弔さんの方が背が高いという理由で──普通に考えたら、そっちの方が危なくないし当たり前なのだが──傘は奪い取られてしまって、手持ち無沙汰な私は彼の手に目をやる。人差し指だけが宙に浮いて、まるで壊さない様にと持っているみたいだ。でもそれを突っ込む気も起きず、すぐに視線を外した。
10分位かけてから屋根のあるベンチに辿り着き、傘を閉じる。適当にそれを立てかけてから座れば、少し離れた先に座り込んだ彼。表情は、分からない。
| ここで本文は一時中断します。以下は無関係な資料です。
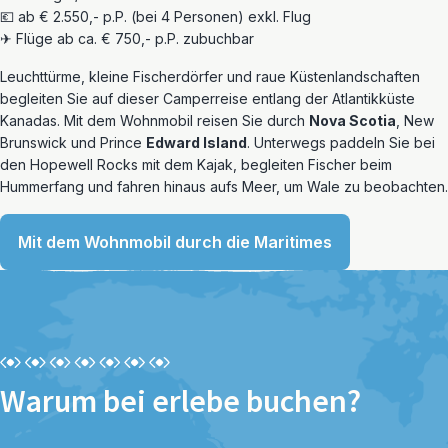
💶 ab € 2.550,- p.P. (bei 4 Personen) exkl. Flug
✈ Flüge ab ca. € 750,- p.P. zubuchbar
Leuchttürme, kleine Fischerdörfer und raue Küstenlandschaften
begleiten Sie auf dieser Camperreise entlang der Atlantikküste
Kanadas. Mit dem Wohnmobil reisen Sie durch
Nova Scotia
, New
Brunswick und Prince
Edward Island
. Unterwegs paddeln Sie bei
den Hopewell Rocks mit dem Kajak, begleiten Fischer beim
Hummerfang und fahren hinaus aufs Meer, um Wale zu beobachten.
Mit dem Wohnmobil durch die Maritimes
Warum bei erlebe buchen?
「風邪とかひきません?大丈夫ですか、雨に濡れてましたし」
「大丈夫だ」
心配するなとでも言いそうな、返し。
あんなに聞きたい事や悩んでいた事があったというのに、本人を前にすると何も浮かばない。それに加えて、私を待っていたという弔さん本人も何かを話そうとしないので──話してはいけないという謎の緊張感に見舞われている始末。こういう時に、気の利いた言葉を投げかけられたら一番良いのだろうけれど、残念ながら何も浮かばない。この時ばかりは気の利かない自分に怒りさえ覚える。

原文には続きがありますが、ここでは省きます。